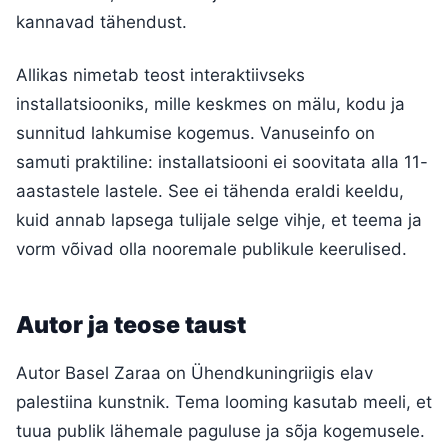
kannavad tähendust.
Allikas nimetab teost interaktiivseks
installatsiooniks, mille keskmes on mälu, kodu ja
sunnitud lahkumise kogemus. Vanuseinfo on
samuti praktiline: installatsiooni ei soovitata alla 11-
aastastele lastele. See ei tähenda eraldi keeldu,
kuid annab lapsega tulijale selge vihje, et teema ja
vorm võivad olla nooremale publikule keerulised.
Autor ja teose taust
Autor Basel Zaraa on Ühendkuningriigis elav
palestiina kunstnik. Tema looming kasutab meeli, et
tuua publik lähemale paguluse ja sõja kogemusele.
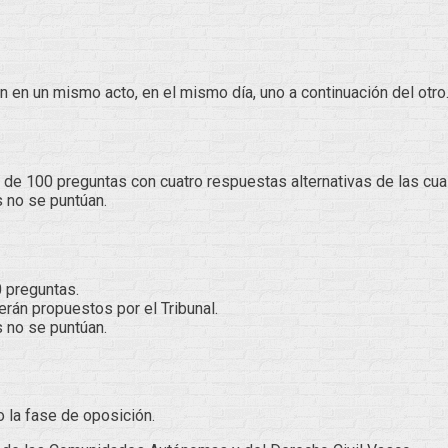
án en un mismo acto, en el mismo día, uno a continuación del otro
 de 100 preguntas con cuatro respuestas alternativas de las cual
 no se puntúan.
0 preguntas.
erán propuestos por el Tribunal.
 no se puntúan.
 la fase de oposición.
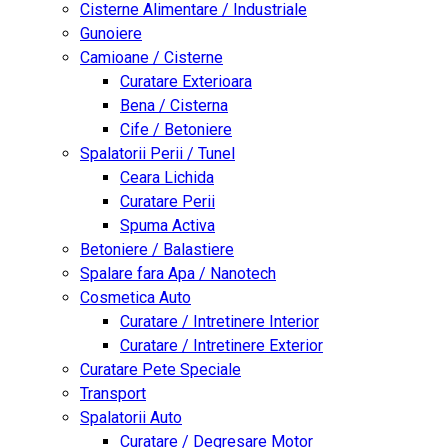
Cisterne Alimentare / Industriale
Gunoiere
Camioane / Cisterne
Curatare Exterioara
Bena / Cisterna
Cife / Betoniere
Spalatorii Perii / Tunel
Ceara Lichida
Curatare Perii
Spuma Activa
Betoniere / Balastiere
Spalare fara Apa / Nanotech
Cosmetica Auto
Curatare / Intretinere Interior
Curatare / Intretinere Exterior
Curatare Pete Speciale
Transport
Spalatorii Auto
Curatare / Degresare Motor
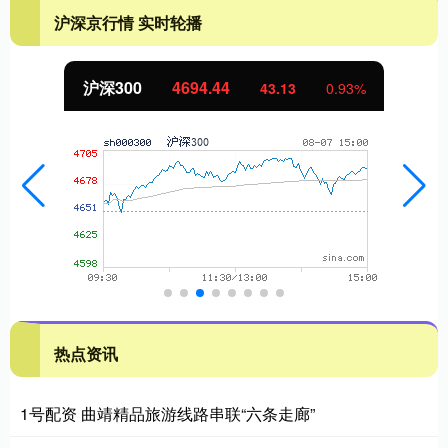
沪深京行情 实时轮播
北证50
1134.24
11.37
1.01%
热点资讯
1号配资 曲靖精品旅游线路串联“六条走廊”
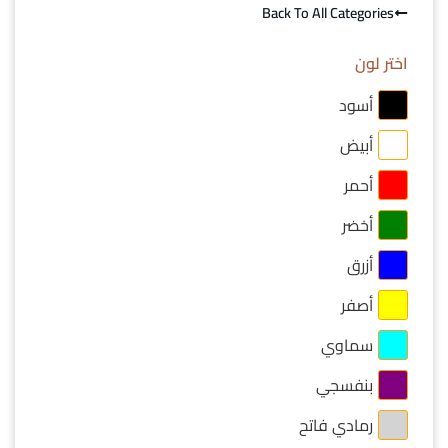
Back To All Categories
اختر لون
أسود
أبيض
أحمر
أخضر
أزرق
أصفر
سماوي
بنفسجي
رمادي فاتح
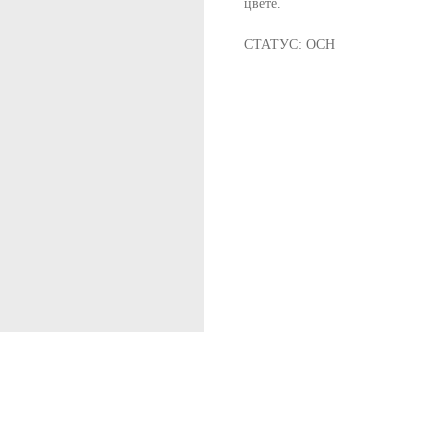
цвете.
СТАТУС: ОСН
• • • • • • •
→ WHAT YOU NEED TO DO: For each line above, output its wording exactly and leave out any picture.

→ SOLUTION TO THIS TASK:
kannavad tähendust.
Allikas nimetab teost interaktiivseks
installatsiooniks, mille keskmes on mälu, kodu ja
sunnitud lahkumise kogemus. Vanuseinfo on
samuti praktiline: installatsiooni ei soovitata alla 11-
aastastele lastele. See ei tähenda eraldi keeldu,
kuid annab lapsega tulijale selge vihje, et teema ja
vorm võivad olla nooremale publikule keerulised.
Autor ja teose taust
Autor Basel Zaraa on Ühendkuningriigis elav
palestiina kunstnik. Tema looming kasutab meeli, et
tuua publik lähemale paguluse ja sõja kogemusele.
án en un mismo acto, en el mismo día, uno a continuación del otro
 de 100 preguntas con cuatro respuestas alternativas de las cual
 no se puntúan.
0 preguntas.
erán propuestos por el Tribunal.
 no se puntúan.
 la fase de oposición.
Cisterne Alimentare / Industriale
Gunoiere
Camioane / Cisterne
Curatare Exterioara
Bena / Cisterna
Cife / Betoniere
Spalatorii Perii / Tunel
Ceara Lichida
Curatare Perii
Spuma Activa
Betoniere / Balastiere
Spalare fara Apa / Nanotech
Cosmetica Auto
Curatare / Intretinere Interior
Curatare / Intretinere Exterior
Curatare Pete Speciale
Transport
Spalatorii Auto
Curatare / Degresare Motor
沪深京行情 实时轮播
北证50
1134.24
11.37
1.01%
热点资讯
1号配资 曲靖精品旅游线路串联“六条走廊”
Back To All Categories
اختر لون
أسود
أبيض
أحمر
أخضر
أزرق
أصفر
سماوي
بنفسجي
رمادي فاتح
цвете.
СТАТУС: ОСН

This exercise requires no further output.